**Source data:**
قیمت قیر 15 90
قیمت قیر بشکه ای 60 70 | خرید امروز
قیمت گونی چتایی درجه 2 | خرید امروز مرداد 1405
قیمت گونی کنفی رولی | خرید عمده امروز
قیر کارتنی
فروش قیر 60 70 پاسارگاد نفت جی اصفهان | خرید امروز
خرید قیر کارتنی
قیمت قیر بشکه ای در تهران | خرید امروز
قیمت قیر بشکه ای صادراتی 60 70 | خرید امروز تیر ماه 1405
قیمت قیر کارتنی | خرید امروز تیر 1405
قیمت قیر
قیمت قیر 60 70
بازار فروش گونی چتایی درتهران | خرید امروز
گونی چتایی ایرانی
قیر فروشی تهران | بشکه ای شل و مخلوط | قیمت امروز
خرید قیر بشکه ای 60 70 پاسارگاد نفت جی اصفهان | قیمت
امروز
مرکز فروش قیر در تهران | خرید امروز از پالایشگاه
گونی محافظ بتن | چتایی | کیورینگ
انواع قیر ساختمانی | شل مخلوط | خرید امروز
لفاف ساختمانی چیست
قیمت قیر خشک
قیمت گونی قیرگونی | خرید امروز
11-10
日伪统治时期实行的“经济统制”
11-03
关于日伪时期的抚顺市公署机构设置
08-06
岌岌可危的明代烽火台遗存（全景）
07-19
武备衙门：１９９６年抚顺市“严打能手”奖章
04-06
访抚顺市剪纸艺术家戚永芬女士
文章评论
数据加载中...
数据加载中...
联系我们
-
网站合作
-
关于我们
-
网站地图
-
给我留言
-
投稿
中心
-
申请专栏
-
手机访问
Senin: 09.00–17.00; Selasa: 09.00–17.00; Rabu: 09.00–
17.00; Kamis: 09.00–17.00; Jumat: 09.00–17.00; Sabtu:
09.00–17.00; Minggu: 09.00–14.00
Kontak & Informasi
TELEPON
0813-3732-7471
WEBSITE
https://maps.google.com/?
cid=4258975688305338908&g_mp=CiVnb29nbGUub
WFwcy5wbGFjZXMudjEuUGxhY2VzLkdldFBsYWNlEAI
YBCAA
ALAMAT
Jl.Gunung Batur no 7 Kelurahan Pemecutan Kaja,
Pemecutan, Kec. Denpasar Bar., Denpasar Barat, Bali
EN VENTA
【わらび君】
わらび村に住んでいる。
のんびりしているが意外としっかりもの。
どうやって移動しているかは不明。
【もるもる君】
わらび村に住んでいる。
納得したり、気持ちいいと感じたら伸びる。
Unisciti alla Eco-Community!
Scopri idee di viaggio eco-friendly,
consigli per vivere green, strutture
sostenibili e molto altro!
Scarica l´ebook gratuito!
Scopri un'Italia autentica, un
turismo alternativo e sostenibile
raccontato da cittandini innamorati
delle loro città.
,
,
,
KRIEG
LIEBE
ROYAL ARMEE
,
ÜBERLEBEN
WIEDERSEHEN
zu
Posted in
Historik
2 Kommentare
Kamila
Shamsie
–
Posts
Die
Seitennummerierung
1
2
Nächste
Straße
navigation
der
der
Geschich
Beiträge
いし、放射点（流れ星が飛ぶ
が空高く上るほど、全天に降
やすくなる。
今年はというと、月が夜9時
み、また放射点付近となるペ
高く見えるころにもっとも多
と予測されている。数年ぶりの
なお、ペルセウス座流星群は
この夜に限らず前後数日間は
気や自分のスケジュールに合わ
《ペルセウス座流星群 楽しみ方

**The problem:** Reproduce all entries exactly, leaving each one whole.

**Written answer:**
قیمت قیر 15 90
قیمت قیر بشکه ای 60 70 | خرید امروز
قیمت گونی چتایی درجه 2 | خرید امروز مرداد 1405
قیمت گونی کنفی رولی | خرید عمده امروز
قیر کارتنی
فروش قیر 60 70 پاسارگاد نفت جی اصفهان | خرید امروز
خرید قیر کارتنی
قیمت قیر بشکه ای در تهران | خرید امروز
قیمت قیر بشکه ای صادراتی 60 70 | خرید امروز تیر ماه 1405
قیمت قیر کارتنی | خرید امروز تیر 1405
قیمت قیر
قیمت قیر 60 70
بازار فروش گونی چتایی درتهران | خرید امروز
گونی چتایی ایرانی
قیر فروشی تهران | بشکه ای شل و مخلوط | قیمت امروز
خرید قیر بشکه ای 60 70 پاسارگاد نفت جی اصفهان | قیمت
امروز
مرکز فروش قیر در تهران | خرید امروز از پالایشگاه
گونی محافظ بتن | چتایی | کیورینگ
انواع قیر ساختمانی | شل مخلوط | خرید امروز
لفاف ساختمانی چیست
قیمت قیر خشک
قیمت گونی قیرگونی | خرید امروز
11-10
日伪统治时期实行的“经济统制”
11-03
关于日伪时期的抚顺市公署机构设置
08-06
岌岌可危的明代烽火台遗存（全景）
07-19
武备衙门：１９９６年抚顺市“严打能手”奖章
04-06
访抚顺市剪纸艺术家戚永芬女士
文章评论
数据加载中...
数据加载中...
联系我们
-
网站合作
-
关于我们
-
网站地图
-
给我留言
-
投稿
中心
-
申请专栏
-
手机访问
Senin: 09.00–17.00; Selasa: 09.00–17.00; Rabu: 09.00–
17.00; Kamis: 09.00–17.00; Jumat: 09.00–17.00; Sabtu:
09.00–17.00; Minggu: 09.00–14.00
Kontak & Informasi
TELEPON
0813-3732-7471
WEBSITE
https://maps.google.com/?
cid=4258975688305338908&g_mp=CiVnb29nbGUub
WFwcy5wbGFjZXMudjEuUGxhY2VzLkdldFBsYWNlEAI
YBCAA
ALAMAT
Jl.Gunung Batur no 7 Kelurahan Pemecutan Kaja,
Pemecutan, Kec. Denpasar Bar., Denpasar Barat, Bali
EN VENTA
【わらび君】
わらび村に住んでいる。
のんびりしているが意外としっかりもの。
どうやって移動しているかは不明。
【もるもる君】
わらび村に住んでいる。
納得したり、気持ちいいと感じたら伸びる。
Unisciti alla Eco-Community!
Scopri idee di viaggio eco-friendly,
consigli per vivere green, strutture
sostenibili e molto altro!
Scarica l´ebook gratuito!
Scopri un'Italia autentica, un
turismo alternativo e sostenibile
raccontato da cittandini innamorati
delle loro città.
,
,
,
KRIEG
LIEBE
ROYAL ARMEE
,
ÜBERLEBEN
WIEDERSEHEN
zu
Posted in
Historik
2 Kommentare
Kamila
Shamsie
–
Posts
Die
Seitennummerierung
1
2
Nächste
Straße
navigation
der
der
Geschich
Beiträge
いし、放射点（流れ星が飛ぶ
が空高く上るほど、全天に降
やすくなる。
今年はというと、月が夜9時
み、また放射点付近となるペ
高く見えるころにもっとも多
と予測されている。数年ぶりの
なお、ペルセウス座流星群は
この夜に限らず前後数日間は
気や自分のスケジュールに合わ
《ペルセウス座流星群 楽しみ方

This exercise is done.